_Work required_
Please reproduce the data exactly, though every picture must stay out.

_Supplied material_
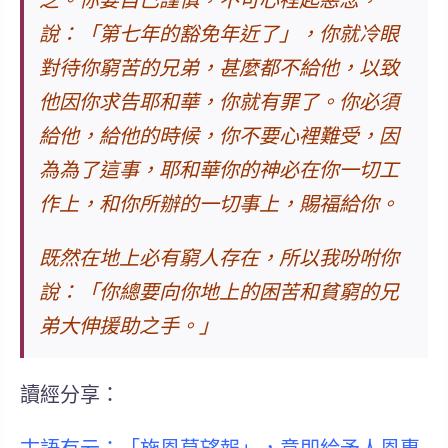
乏。你要自己謹慎，不可心裡起惡念，
說：「第七年的
豁免年
近了」，你就冷眼
對待你窮苦的兄弟，甚麼都不給他，以致
他因你求告耶和華，你就有罪了。
你必須
給他，給他的時候，你不要心裡難受，因
為為了這事，耶和華你的神必在你一切工
作上，和你所辦的一切事上，賜福給你。
既然在地上必有窮人存在，所以我吩咐你
說：「
你總要向你地上的困苦和貧窮的兄
弟大伸援助之手。
」
讀經分享：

_Result of the exercise_
乏。你要自己謹慎，不可心裡起惡念，
說：「第七年的
豁免年
近了」，你就冷眼
對待你窮苦的兄弟，甚麼都不給他，以致
他因你求告耶和華，你就有罪了。
你必須
給他，給他的時候，你不要心裡難受，因
為為了這事，耶和華你的神必在你一切工
作上，和你所辦的一切事上，賜福給你。
既然在地上必有窮人存在，所以我吩咐你
說：「
你總要向你地上的困苦和貧窮的兄
弟大伸援助之手。
」
讀經分享：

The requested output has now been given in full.